**WORK ITEM**: Will you quote all of the entries, word for word?

(Saved data entries)
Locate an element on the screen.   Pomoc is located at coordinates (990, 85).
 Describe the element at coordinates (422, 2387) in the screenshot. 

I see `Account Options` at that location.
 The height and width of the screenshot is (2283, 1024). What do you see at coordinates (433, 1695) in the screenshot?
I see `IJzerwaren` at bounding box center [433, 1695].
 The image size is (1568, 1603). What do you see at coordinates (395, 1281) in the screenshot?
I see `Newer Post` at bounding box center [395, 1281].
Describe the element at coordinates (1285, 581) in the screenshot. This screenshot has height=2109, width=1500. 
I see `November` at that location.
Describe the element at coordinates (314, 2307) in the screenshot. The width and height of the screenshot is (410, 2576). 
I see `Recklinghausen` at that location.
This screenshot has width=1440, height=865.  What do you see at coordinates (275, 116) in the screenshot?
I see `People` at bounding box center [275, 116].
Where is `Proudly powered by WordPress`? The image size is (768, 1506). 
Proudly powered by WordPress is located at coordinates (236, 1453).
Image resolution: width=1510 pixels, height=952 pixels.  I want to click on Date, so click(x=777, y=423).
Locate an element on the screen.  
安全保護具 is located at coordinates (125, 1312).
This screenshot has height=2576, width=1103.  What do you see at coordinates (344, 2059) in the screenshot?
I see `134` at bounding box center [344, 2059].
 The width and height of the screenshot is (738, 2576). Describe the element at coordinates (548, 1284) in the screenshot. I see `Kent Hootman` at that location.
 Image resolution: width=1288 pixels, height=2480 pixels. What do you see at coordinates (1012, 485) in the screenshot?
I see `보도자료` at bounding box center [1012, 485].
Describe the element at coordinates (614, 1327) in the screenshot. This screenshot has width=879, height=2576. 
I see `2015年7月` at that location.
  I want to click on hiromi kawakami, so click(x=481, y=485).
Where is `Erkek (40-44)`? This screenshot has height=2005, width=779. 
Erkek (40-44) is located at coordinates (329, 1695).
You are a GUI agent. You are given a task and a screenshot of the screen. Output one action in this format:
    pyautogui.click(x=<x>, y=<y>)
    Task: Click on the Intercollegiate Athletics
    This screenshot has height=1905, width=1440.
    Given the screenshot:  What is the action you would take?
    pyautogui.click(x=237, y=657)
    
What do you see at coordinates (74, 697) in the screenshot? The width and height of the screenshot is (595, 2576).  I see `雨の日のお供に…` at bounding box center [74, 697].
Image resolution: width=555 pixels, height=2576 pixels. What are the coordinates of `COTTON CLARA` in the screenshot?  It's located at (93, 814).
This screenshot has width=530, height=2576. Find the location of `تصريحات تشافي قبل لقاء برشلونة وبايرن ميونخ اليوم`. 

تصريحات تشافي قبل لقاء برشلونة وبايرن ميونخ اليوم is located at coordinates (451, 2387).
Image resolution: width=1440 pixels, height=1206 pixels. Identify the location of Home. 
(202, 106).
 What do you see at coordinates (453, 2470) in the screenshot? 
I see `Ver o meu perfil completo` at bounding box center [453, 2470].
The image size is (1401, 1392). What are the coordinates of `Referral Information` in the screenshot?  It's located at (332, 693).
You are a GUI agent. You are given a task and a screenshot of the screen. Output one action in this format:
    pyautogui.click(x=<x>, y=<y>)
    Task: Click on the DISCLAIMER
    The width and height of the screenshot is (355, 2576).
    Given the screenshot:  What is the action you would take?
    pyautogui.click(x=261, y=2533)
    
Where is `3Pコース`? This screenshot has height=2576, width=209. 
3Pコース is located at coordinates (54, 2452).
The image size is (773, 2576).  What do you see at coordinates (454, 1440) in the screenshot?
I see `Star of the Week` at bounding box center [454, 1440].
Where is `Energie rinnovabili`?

**RESPONSE**:
Locate an element on the screen.   Pomoc is located at coordinates (990, 85).
 Describe the element at coordinates (422, 2387) in the screenshot. 

I see `Account Options` at that location.
 The height and width of the screenshot is (2283, 1024). What do you see at coordinates (433, 1695) in the screenshot?
I see `IJzerwaren` at bounding box center [433, 1695].
 The image size is (1568, 1603). What do you see at coordinates (395, 1281) in the screenshot?
I see `Newer Post` at bounding box center [395, 1281].
Describe the element at coordinates (1285, 581) in the screenshot. This screenshot has height=2109, width=1500. 
I see `November` at that location.
Describe the element at coordinates (314, 2307) in the screenshot. The width and height of the screenshot is (410, 2576). 
I see `Recklinghausen` at that location.
This screenshot has width=1440, height=865.  What do you see at coordinates (275, 116) in the screenshot?
I see `People` at bounding box center [275, 116].
Where is `Proudly powered by WordPress`? The image size is (768, 1506). 
Proudly powered by WordPress is located at coordinates (236, 1453).
Image resolution: width=1510 pixels, height=952 pixels.  I want to click on Date, so click(x=777, y=423).
Locate an element on the screen.  
安全保護具 is located at coordinates (125, 1312).
This screenshot has height=2576, width=1103.  What do you see at coordinates (344, 2059) in the screenshot?
I see `134` at bounding box center [344, 2059].
 The width and height of the screenshot is (738, 2576). Describe the element at coordinates (548, 1284) in the screenshot. I see `Kent Hootman` at that location.
 Image resolution: width=1288 pixels, height=2480 pixels. What do you see at coordinates (1012, 485) in the screenshot?
I see `보도자료` at bounding box center [1012, 485].
Describe the element at coordinates (614, 1327) in the screenshot. This screenshot has width=879, height=2576. 
I see `2015年7月` at that location.
  I want to click on hiromi kawakami, so click(x=481, y=485).
Where is `Erkek (40-44)`? This screenshot has height=2005, width=779. 
Erkek (40-44) is located at coordinates (329, 1695).
You are a GUI agent. You are given a task and a screenshot of the screen. Output one action in this format:
    pyautogui.click(x=<x>, y=<y>)
    Task: Click on the Intercollegiate Athletics
    This screenshot has height=1905, width=1440.
    Given the screenshot:  What is the action you would take?
    pyautogui.click(x=237, y=657)
    
What do you see at coordinates (74, 697) in the screenshot? The width and height of the screenshot is (595, 2576).  I see `雨の日のお供に…` at bounding box center [74, 697].
Image resolution: width=555 pixels, height=2576 pixels. What are the coordinates of `COTTON CLARA` in the screenshot?  It's located at (93, 814).
This screenshot has width=530, height=2576. Find the location of `تصريحات تشافي قبل لقاء برشلونة وبايرن ميونخ اليوم`. 

تصريحات تشافي قبل لقاء برشلونة وبايرن ميونخ اليوم is located at coordinates (451, 2387).
Image resolution: width=1440 pixels, height=1206 pixels. Identify the location of Home. 
(202, 106).
 What do you see at coordinates (453, 2470) in the screenshot? 
I see `Ver o meu perfil completo` at bounding box center [453, 2470].
The image size is (1401, 1392). What are the coordinates of `Referral Information` in the screenshot?  It's located at (332, 693).
You are a GUI agent. You are given a task and a screenshot of the screen. Output one action in this format:
    pyautogui.click(x=<x>, y=<y>)
    Task: Click on the DISCLAIMER
    The width and height of the screenshot is (355, 2576).
    Given the screenshot:  What is the action you would take?
    pyautogui.click(x=261, y=2533)
    
Where is `3Pコース`? This screenshot has height=2576, width=209. 
3Pコース is located at coordinates (54, 2452).
The image size is (773, 2576).  What do you see at coordinates (454, 1440) in the screenshot?
I see `Star of the Week` at bounding box center [454, 1440].
Where is `Energie rinnovabili`?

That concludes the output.